The input ▸
################

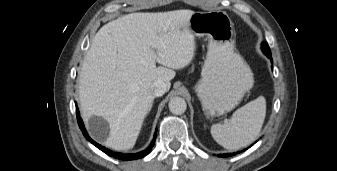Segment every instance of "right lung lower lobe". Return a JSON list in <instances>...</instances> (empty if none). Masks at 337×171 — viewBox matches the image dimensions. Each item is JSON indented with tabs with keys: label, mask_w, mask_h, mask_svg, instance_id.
<instances>
[{
	"label": "right lung lower lobe",
	"mask_w": 337,
	"mask_h": 171,
	"mask_svg": "<svg viewBox=\"0 0 337 171\" xmlns=\"http://www.w3.org/2000/svg\"><path fill=\"white\" fill-rule=\"evenodd\" d=\"M76 114H77V120H78L79 127L82 130L83 135L86 137V139L88 141H90L93 145H95L97 148H99L101 151H103L107 155H109L111 157H114L116 159L128 161V160L143 158L144 156H146L150 152L151 148L153 147V145L155 143L156 133H155L154 138H153V140L151 142V145L146 150H144V151H141V152H138V153H132V154H123V153L113 152V151L108 150L105 147L101 146L100 144H97L95 141H93L90 138V136L88 135V133L86 132V130L84 128L82 119H81V117L79 115L78 108H76Z\"/></svg>",
	"instance_id": "right-lung-lower-lobe-1"
}]
</instances>
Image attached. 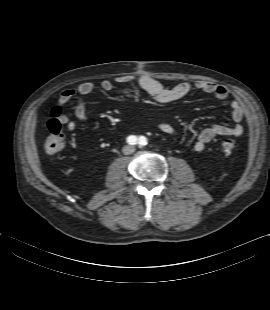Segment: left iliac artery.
Masks as SVG:
<instances>
[{
	"label": "left iliac artery",
	"instance_id": "44dca946",
	"mask_svg": "<svg viewBox=\"0 0 270 310\" xmlns=\"http://www.w3.org/2000/svg\"><path fill=\"white\" fill-rule=\"evenodd\" d=\"M140 145H145L146 144V138L144 136H141L139 138V142H138Z\"/></svg>",
	"mask_w": 270,
	"mask_h": 310
}]
</instances>
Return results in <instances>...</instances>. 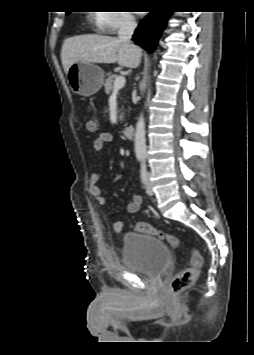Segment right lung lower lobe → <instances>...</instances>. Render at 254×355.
I'll return each mask as SVG.
<instances>
[{
	"mask_svg": "<svg viewBox=\"0 0 254 355\" xmlns=\"http://www.w3.org/2000/svg\"><path fill=\"white\" fill-rule=\"evenodd\" d=\"M172 12L159 10L150 12L133 35V41L147 51H153Z\"/></svg>",
	"mask_w": 254,
	"mask_h": 355,
	"instance_id": "right-lung-lower-lobe-1",
	"label": "right lung lower lobe"
}]
</instances>
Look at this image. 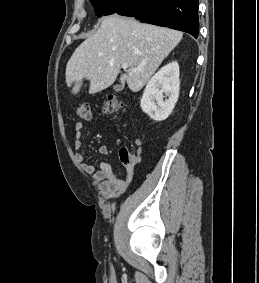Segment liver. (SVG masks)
<instances>
[{
    "mask_svg": "<svg viewBox=\"0 0 259 283\" xmlns=\"http://www.w3.org/2000/svg\"><path fill=\"white\" fill-rule=\"evenodd\" d=\"M183 33L174 29L143 24L135 19L111 15L98 31L82 42L66 66V82L74 84L77 94L84 79L90 81L89 94L98 93L114 83L122 64L138 72L121 73L123 85L130 90L143 88L162 61L181 41Z\"/></svg>",
    "mask_w": 259,
    "mask_h": 283,
    "instance_id": "obj_1",
    "label": "liver"
}]
</instances>
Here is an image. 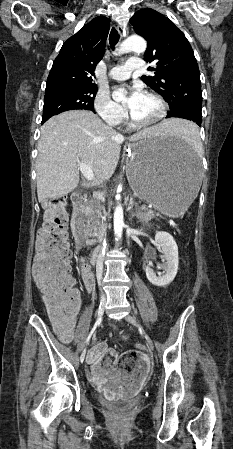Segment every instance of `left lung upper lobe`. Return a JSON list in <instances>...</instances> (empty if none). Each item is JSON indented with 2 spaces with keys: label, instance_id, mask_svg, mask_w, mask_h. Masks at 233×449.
<instances>
[{
  "label": "left lung upper lobe",
  "instance_id": "1",
  "mask_svg": "<svg viewBox=\"0 0 233 449\" xmlns=\"http://www.w3.org/2000/svg\"><path fill=\"white\" fill-rule=\"evenodd\" d=\"M135 32L147 41L144 60L156 62L149 68L154 76L141 79L168 102V114H182L192 120L201 114L202 92L194 52L183 32L161 13L145 8L130 19Z\"/></svg>",
  "mask_w": 233,
  "mask_h": 449
}]
</instances>
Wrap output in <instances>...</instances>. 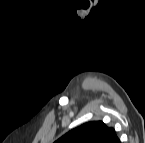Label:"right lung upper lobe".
<instances>
[{
	"label": "right lung upper lobe",
	"mask_w": 145,
	"mask_h": 143,
	"mask_svg": "<svg viewBox=\"0 0 145 143\" xmlns=\"http://www.w3.org/2000/svg\"><path fill=\"white\" fill-rule=\"evenodd\" d=\"M55 143H120L113 128L102 121L85 123L58 139Z\"/></svg>",
	"instance_id": "cb5924a9"
}]
</instances>
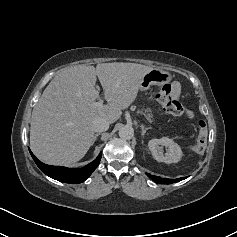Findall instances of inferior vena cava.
I'll return each mask as SVG.
<instances>
[{
  "instance_id": "inferior-vena-cava-1",
  "label": "inferior vena cava",
  "mask_w": 237,
  "mask_h": 237,
  "mask_svg": "<svg viewBox=\"0 0 237 237\" xmlns=\"http://www.w3.org/2000/svg\"><path fill=\"white\" fill-rule=\"evenodd\" d=\"M110 123L104 118H96L93 122V129L96 132H104L109 128Z\"/></svg>"
}]
</instances>
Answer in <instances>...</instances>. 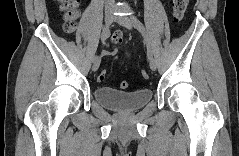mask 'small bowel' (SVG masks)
<instances>
[{
    "label": "small bowel",
    "instance_id": "obj_1",
    "mask_svg": "<svg viewBox=\"0 0 239 156\" xmlns=\"http://www.w3.org/2000/svg\"><path fill=\"white\" fill-rule=\"evenodd\" d=\"M122 41V33L120 31H116L113 35V46L111 49L104 50L102 53L105 56H115L118 52L117 48Z\"/></svg>",
    "mask_w": 239,
    "mask_h": 156
}]
</instances>
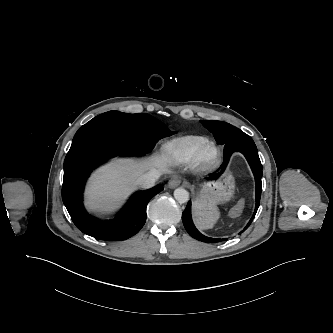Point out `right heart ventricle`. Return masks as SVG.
<instances>
[{
    "label": "right heart ventricle",
    "instance_id": "e07e8e85",
    "mask_svg": "<svg viewBox=\"0 0 333 333\" xmlns=\"http://www.w3.org/2000/svg\"><path fill=\"white\" fill-rule=\"evenodd\" d=\"M207 142L202 136H186L168 142L165 150L174 162H192Z\"/></svg>",
    "mask_w": 333,
    "mask_h": 333
}]
</instances>
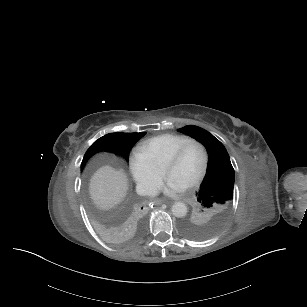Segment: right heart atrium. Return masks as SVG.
I'll return each instance as SVG.
<instances>
[{"mask_svg":"<svg viewBox=\"0 0 307 307\" xmlns=\"http://www.w3.org/2000/svg\"><path fill=\"white\" fill-rule=\"evenodd\" d=\"M128 161L130 174L139 187H151L163 176L162 165L142 146L134 145L130 148Z\"/></svg>","mask_w":307,"mask_h":307,"instance_id":"obj_1","label":"right heart atrium"}]
</instances>
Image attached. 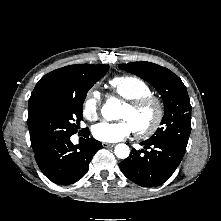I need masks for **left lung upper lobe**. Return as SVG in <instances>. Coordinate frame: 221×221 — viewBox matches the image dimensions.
Returning a JSON list of instances; mask_svg holds the SVG:
<instances>
[{
	"label": "left lung upper lobe",
	"instance_id": "1",
	"mask_svg": "<svg viewBox=\"0 0 221 221\" xmlns=\"http://www.w3.org/2000/svg\"><path fill=\"white\" fill-rule=\"evenodd\" d=\"M119 67L149 82L162 96L165 108L162 126L148 140L168 142L186 149L192 107L181 79L167 68L151 62H131Z\"/></svg>",
	"mask_w": 221,
	"mask_h": 221
}]
</instances>
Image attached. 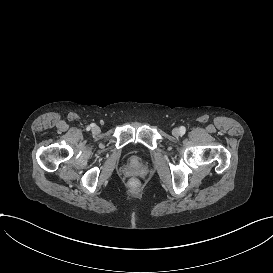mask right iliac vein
<instances>
[{"label": "right iliac vein", "instance_id": "63e3f726", "mask_svg": "<svg viewBox=\"0 0 273 273\" xmlns=\"http://www.w3.org/2000/svg\"><path fill=\"white\" fill-rule=\"evenodd\" d=\"M92 131H93L94 133H98V132H99V129H98L97 127H94V128L92 129Z\"/></svg>", "mask_w": 273, "mask_h": 273}]
</instances>
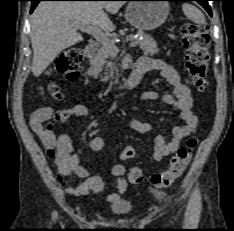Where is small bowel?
<instances>
[{"mask_svg":"<svg viewBox=\"0 0 234 231\" xmlns=\"http://www.w3.org/2000/svg\"><path fill=\"white\" fill-rule=\"evenodd\" d=\"M138 64L149 66V70L160 71L166 81L173 87V94H160L156 91L148 90L143 92L139 101H162L165 104L174 106L180 113L183 121L182 125L175 126L172 129L171 140L166 142L163 135H156L154 138L153 158L155 161H161L165 157L174 154L179 148L181 141L196 133L198 127L197 116L192 111L193 98L190 89L182 81L180 72L162 59L152 57H142ZM148 70V71H149ZM137 111V107H133ZM89 113L85 105L78 104L68 110L53 111L50 108L43 107L35 110L31 114L30 126L39 136L47 155L54 158L57 166L58 179L63 185L67 194L74 196H84L87 194H97L104 190L105 183L101 177L92 175L90 171L80 164L83 156V150L74 152L72 140L67 135L56 137L53 132L54 122H63L70 116H85ZM131 128L141 134L151 131L152 126L148 122L133 118L130 121ZM107 142L101 136L91 138L86 148L92 151H101L106 148ZM112 174L116 191L107 196V200L114 203L127 190V183L124 179L126 168L124 165L116 163L112 166ZM74 173L82 182L77 185H69L66 177Z\"/></svg>","mask_w":234,"mask_h":231,"instance_id":"small-bowel-1","label":"small bowel"}]
</instances>
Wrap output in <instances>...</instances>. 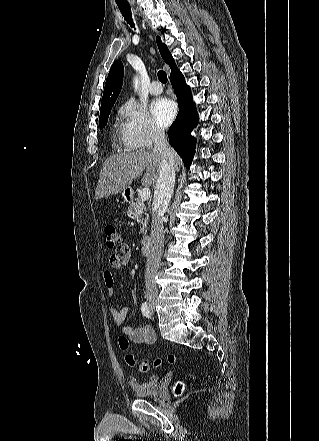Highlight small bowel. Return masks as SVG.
Instances as JSON below:
<instances>
[{"instance_id": "c3829d8e", "label": "small bowel", "mask_w": 319, "mask_h": 441, "mask_svg": "<svg viewBox=\"0 0 319 441\" xmlns=\"http://www.w3.org/2000/svg\"><path fill=\"white\" fill-rule=\"evenodd\" d=\"M131 253L129 247L125 244L120 245L117 250L110 255L109 265L113 269L120 270L124 268L130 260ZM104 283L109 296L114 295L115 278L111 271H105L103 273ZM111 317L117 325H122L127 317L128 308L122 307L121 309L111 308ZM122 332L127 335L133 343L136 344H153L155 342V333L149 325L140 327L122 326Z\"/></svg>"}]
</instances>
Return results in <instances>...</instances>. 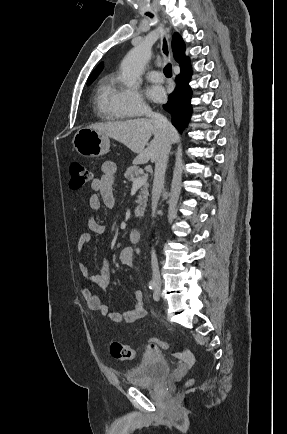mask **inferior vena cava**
<instances>
[{
    "label": "inferior vena cava",
    "mask_w": 287,
    "mask_h": 434,
    "mask_svg": "<svg viewBox=\"0 0 287 434\" xmlns=\"http://www.w3.org/2000/svg\"><path fill=\"white\" fill-rule=\"evenodd\" d=\"M145 115L154 121V124L157 127V136H158V152L155 158V173H154L153 189H152V217H154L157 203L163 189L165 171H166L167 161L170 153L171 129H170V124L166 119V117H164L160 113H155L152 112L150 109H147L145 111ZM151 265H152V272H153V280L156 283H160L161 277H160V272L158 267V261H157L155 251L153 249L151 251Z\"/></svg>",
    "instance_id": "inferior-vena-cava-1"
}]
</instances>
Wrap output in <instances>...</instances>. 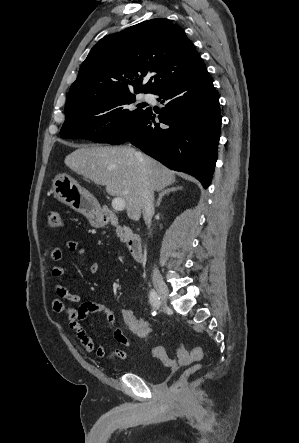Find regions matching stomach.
Wrapping results in <instances>:
<instances>
[{
  "mask_svg": "<svg viewBox=\"0 0 299 443\" xmlns=\"http://www.w3.org/2000/svg\"><path fill=\"white\" fill-rule=\"evenodd\" d=\"M54 197L73 210L84 214L94 227H102L106 221L96 199L67 174H58L53 180Z\"/></svg>",
  "mask_w": 299,
  "mask_h": 443,
  "instance_id": "stomach-1",
  "label": "stomach"
}]
</instances>
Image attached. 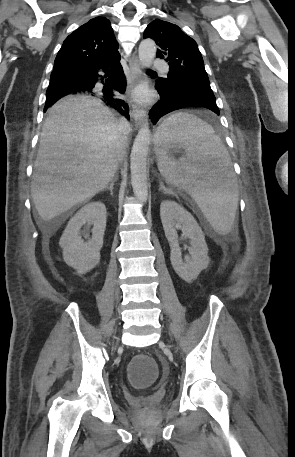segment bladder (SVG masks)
I'll return each instance as SVG.
<instances>
[{
    "label": "bladder",
    "instance_id": "1",
    "mask_svg": "<svg viewBox=\"0 0 295 457\" xmlns=\"http://www.w3.org/2000/svg\"><path fill=\"white\" fill-rule=\"evenodd\" d=\"M144 409L145 410H150L151 409V404L150 403H145L144 404Z\"/></svg>",
    "mask_w": 295,
    "mask_h": 457
}]
</instances>
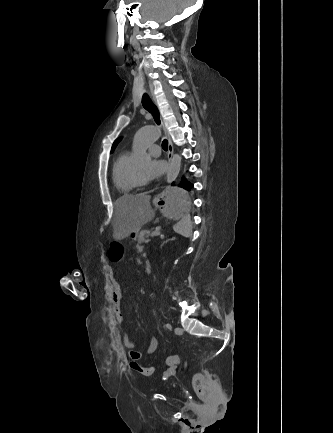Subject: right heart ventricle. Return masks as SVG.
<instances>
[{"mask_svg":"<svg viewBox=\"0 0 333 433\" xmlns=\"http://www.w3.org/2000/svg\"><path fill=\"white\" fill-rule=\"evenodd\" d=\"M130 167L129 153H119L113 164L112 179L118 192L123 195L130 193L134 187L129 179Z\"/></svg>","mask_w":333,"mask_h":433,"instance_id":"obj_1","label":"right heart ventricle"}]
</instances>
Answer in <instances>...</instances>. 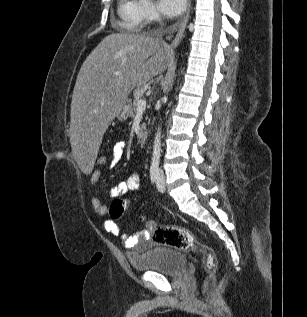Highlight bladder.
I'll return each instance as SVG.
<instances>
[{"label": "bladder", "mask_w": 307, "mask_h": 317, "mask_svg": "<svg viewBox=\"0 0 307 317\" xmlns=\"http://www.w3.org/2000/svg\"><path fill=\"white\" fill-rule=\"evenodd\" d=\"M134 271L157 272L164 275L177 276L185 269L186 256L175 249L155 247L141 256L128 255Z\"/></svg>", "instance_id": "1"}]
</instances>
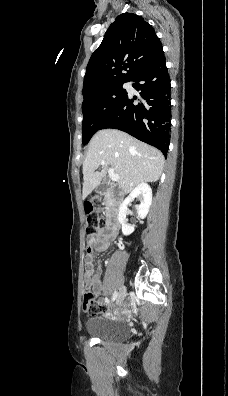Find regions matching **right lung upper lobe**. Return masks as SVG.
<instances>
[{
	"mask_svg": "<svg viewBox=\"0 0 228 396\" xmlns=\"http://www.w3.org/2000/svg\"><path fill=\"white\" fill-rule=\"evenodd\" d=\"M161 45L152 26L141 16L119 15L89 60L83 95L108 85L132 81Z\"/></svg>",
	"mask_w": 228,
	"mask_h": 396,
	"instance_id": "cb5924a9",
	"label": "right lung upper lobe"
}]
</instances>
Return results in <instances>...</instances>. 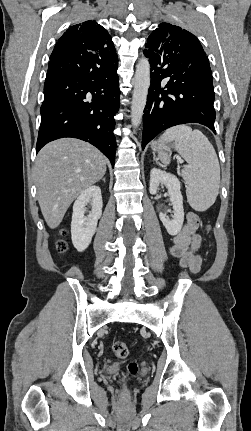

################

Starting from the line where "Find regions matching **right" appears, copy every line through the end of the material, both ends included, but no pictures.

Find regions matching **right lung upper lobe**. Return masks as SVG.
<instances>
[{
	"mask_svg": "<svg viewBox=\"0 0 228 396\" xmlns=\"http://www.w3.org/2000/svg\"><path fill=\"white\" fill-rule=\"evenodd\" d=\"M161 45L152 26L141 16L119 15L89 60L83 95L108 85L132 81Z\"/></svg>",
	"mask_w": 228,
	"mask_h": 396,
	"instance_id": "cb5924a9",
	"label": "right lung upper lobe"
}]
</instances>
Return results in <instances>...</instances>. 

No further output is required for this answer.